Les ressources qu’utilise le ministre dans le cadre de l’accomplissement de sa mission tranchent singulièrement avec l’état de sa condition statutaire. L’intérêt de ce décalage nous semble résider dans le fait qu’il prouve l’existence d’une sorte de continuité ministérielle.

Même soumis au sein de l’exécutif, même affaibli dans sa condition, même dépossédé au plan de ses compétences, le ministre dispose des moyens de sa puissance, d’abord à partir du cadre gouvernemental, et ensuite par l’exercice administratif de ses compétences.

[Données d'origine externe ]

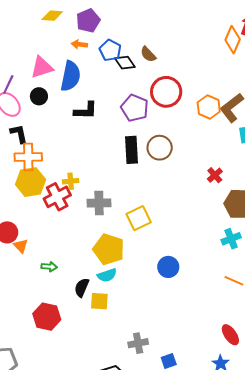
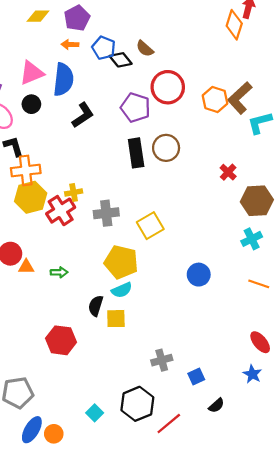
black L-shape: (86, 111) -> (83, 115), turned -30
orange triangle: (21, 246) -> (26, 267), turned -42
green arrow: (49, 267) -> (59, 272), moved
blue circle: (168, 267) -> (199, 275), moved

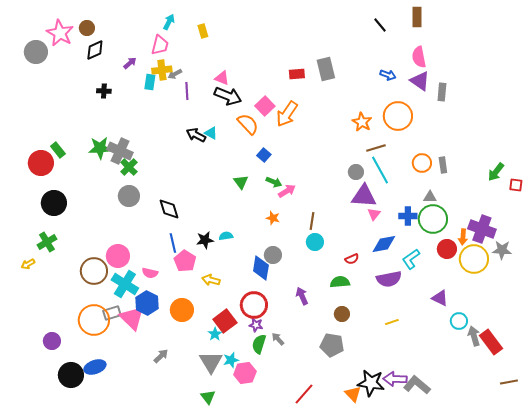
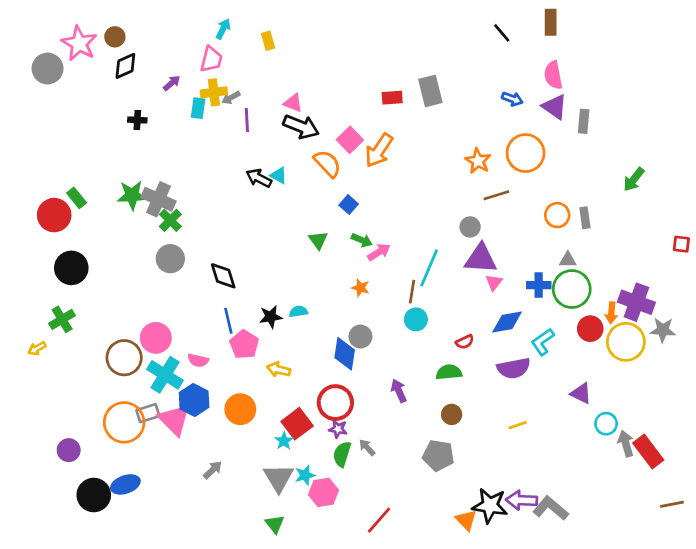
cyan line: (380, 170) -> (429, 268), moved, turned 52
green arrow: (496, 172) -> (634, 179), moved
red line: (304, 394) -> (379, 520), moved

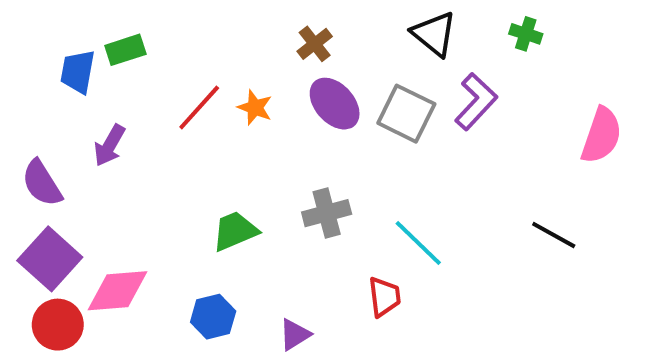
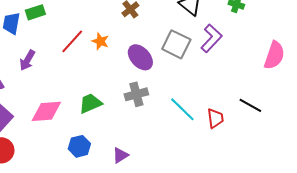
purple ellipse: (335, 104) -> (140, 57), moved
pink diamond: (117, 291) -> (46, 111), moved
red trapezoid: (384, 297) -> (215, 118), moved

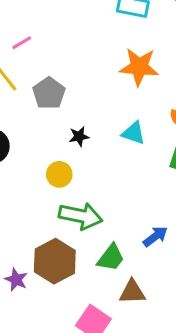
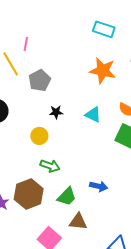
pink line: (22, 43) -> (26, 44), turned -56
green arrow: (81, 216) -> (50, 166), size x0.7
blue arrow: (155, 236) -> (99, 186), turned 42

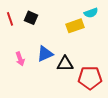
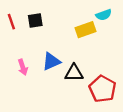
black square: (31, 18) -> (35, 20), turned -32
red pentagon: (90, 78) -> (103, 89), turned 30

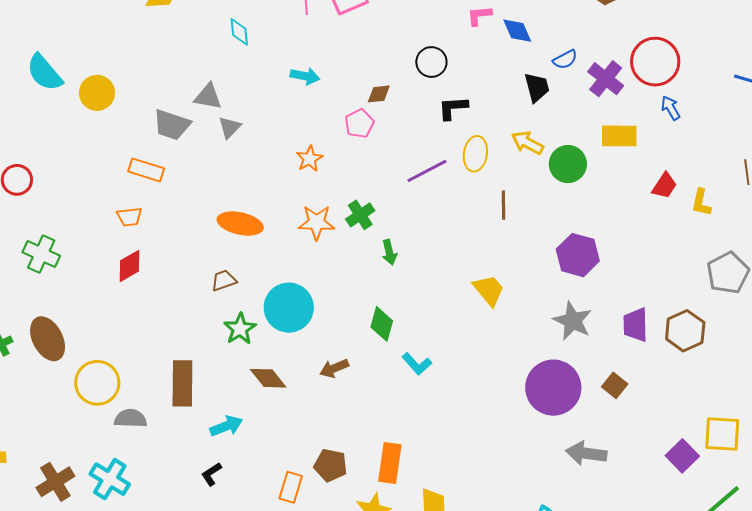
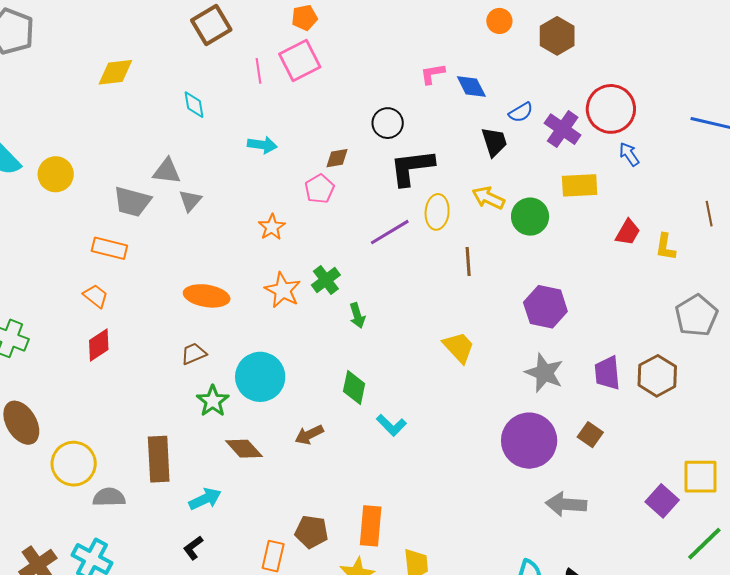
black L-shape: (453, 108) -> (412, 167), size x1.5
orange trapezoid: (129, 217) -> (96, 296), turned -132
orange star: (317, 222) -> (283, 290), turned 30

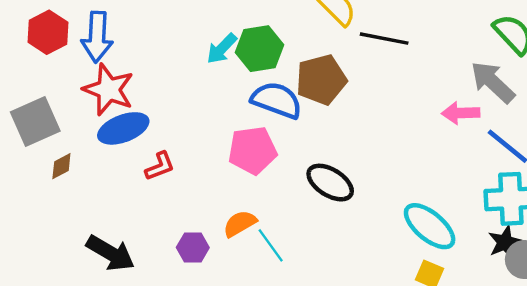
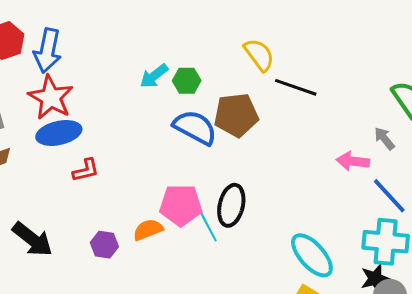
green hexagon: (259, 49) -> (187, 81), size x0.7
gray arrow: (493, 82) -> (384, 138), size x0.6
pink pentagon: (252, 150) -> (181, 205), moved
black ellipse: (330, 183) -> (231, 205), turned 63
cyan line: (271, 245) -> (208, 226), moved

Cette situation semble liée au fait que, en dépit de sa position institutionnelle à partir de 1958, position assez caractéristique des hésitations – ou des subtilités – du régime, les fonctions et le rôle dévolus aux ministres, eux, ne changent pas.

Si la place du ministre au sein du pouvoir exécutif – d’abord vis-à-vis du chef du Gouvernement, puis plus largement à l’égard du chef de l’État – est replacée à un niveau différent de naguère, le ministre en vérité n’abandonne nullement son rôle politique ni ne perd ses attributions administratives. Partant, la soumission constitutionnelle ne se trouve pas incompatible avec l’émancipation du pouvoir ministériel.

Cette dernière s’avère au contraire impérative, nécessaire. Seulement, les voies de l’exercice de ce pouvoir ne sont pas toujours explicitement énoncées : sous la Ve République, la méfiance est certes de rigueur à l’égard du Parlement, mais elle l’est également à l’égard des membres du Gouvernement, auxquels le Constituant préfère ne pas conférer certaines qualités juridiques de manière à mieux assurer leur subordination.

Les ministres vont donc trouver la source de leur pouvoir en puisant dans les prérogatives qui leur sont reconnues traditionnellement par le juge, et l’on peut, de ce point de vue, parler d’une sorte de continuum administratif. Par l’exercice de leur pouvoir hiérarchique, ils retrouvent une liberté d’action qui leur permet d’imposer leur « capacité » décisionnelle, tant sur le plan organique, que sur un plan matériel en détournant littéralement la nature des actes qu’ils ont la faculté de produire, pour en dégager un véritable pouvoir normatif.